Our study emphasizes that maintaining a normal weight throughout adulthood can help avoid OA. Also, our study suggests that the effects of obesity in early adulthood on osteoarthritis risk may extend into late adulthood or old age. In early adulthood, weight gain is mainly due to the accumulation of fat mass [36]. In contrast, in late adulthood, weight gain is usually attributed to a decrease in lean body mass and an increase in fat mass [37]. The causal relationship between weight gain and increased risk of OA can be revealed in several ways. Excess weight not only increases the load on the load-bearing joints but also leads to altered lines of force and decreased joint stability due to decreased muscle strength [38, 39]. Also, in obese conditions, the pro-inflammatory state of adipose tissue macrophages (ATMs) in adipose tissue is transformed, leading to an increase in the production of pro-inflammatory cytokines, chemokines, and reactive oxygen species, which promotes the development of osteoarthritis [40, 41]. However, achieving and maintaining a normal weight can be challenging for many people. People tend to gain weight as they age [42]. Only 3.41% participants in our study change obese to no-obese from age 25 years to baseline. Thus, it is important to maintain a normal weight throughout adulthood, especially to prevent weight gain in early adulthood to reduce the risk of osteoarthritis later in life.

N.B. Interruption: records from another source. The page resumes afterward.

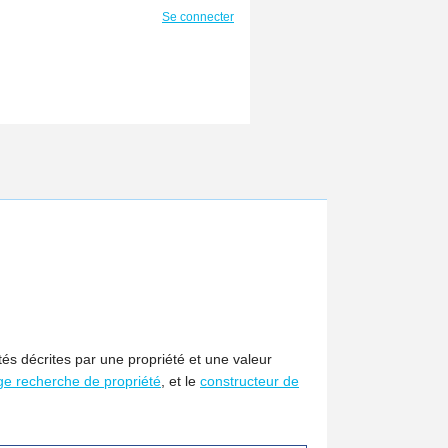
Se connecter
tés décrites par une propriété et une valeur
ge recherche de propriété
, et le
constructeur de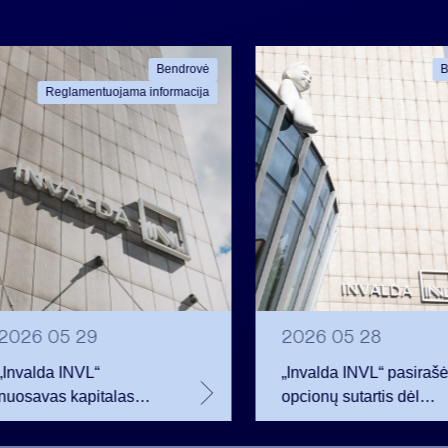
Bendrovė
B
Reglamentuojama informacija
2026 05 29
2026 05 28
„Invalda INVL“
„Invalda INVL“ pasiraš
nuosavas kapitalas
opcionų sutartis dėl
pirmojo ketvirčio
beveik 68 tūkst.
pabaigoje siekė 256,3
bendrovės akcijų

Our results have several advantages. First, this is the first study to explore the relationship between weight change and OA risk in a U.S. population using the most recent cycles from NHANES database, which is representative of the general U.S. population. Second, unlike other studies that explored the effect of weight change on OA over several years on osteoarthritis, our study showed the long-term impact of weight change patterns at different life stages. We introduced three intervals, from youth to middle age, from middle age to late adulthood, and throughout adulthood, which provides strong evidence on the prediction of OA risk by weight change patterns at different stages of life. Our study also has some limitations. First, we adjusted for many potential confounders, including socioeconomic status, lifestyle, and other health factors. However, most factors were collected through questionnaires and recall, which may be subject to recall bias and inaccuracies. Second, The NHANES database only records the presence or absence of OA, not the specific location. Therefore, more studies with more robust evidence are needed to explore the effects of weight change patterns on different types of OA at different life stages. Third, the diagnosis of OA is made through self-recall. Although studies have shown an 85% concordance between self-reported OA and clinically confirmed OA [43], it is still not a substitute for clinical diagnosis. Fourth, the three time points in this study can only roughly reflect the pattern of weight change in adulthood, as people in each of these groups could have weight cycled in the intervening years. Therefore, our results should be interpreted more cautiously. Furthermore, weight change is an outcome not an intervention, and future research needs to explore the effects of various interventions on OA risk. Fifth, we must acknowledge that the covariates are measured after the independent variable. This may not be rigorous, so future prospective studies are needed to validate our conclusions. In addition, there may also be unavoidable selection bias in our study. Some of the patients who had severe OA, died or were in poor health in the 2013–2018 cycle may not have been included in our study.

Conclusions

Our findings suggest that weight patterns across adulthood are associated with the risk of osteoarthritis. The risk of osteoarthritis was highest among those who were obese in both early and late adulthood. At the same time, people who are obese in early adulthood and return to normal weight in late adulthood are also at a higher risk of osteoarthritis. These findings emphasize the importance of maintaining a normal weight throughout adulthood, especially to prevent weight gain in early adulthood to reduce the risk of osteoarthritis later in life.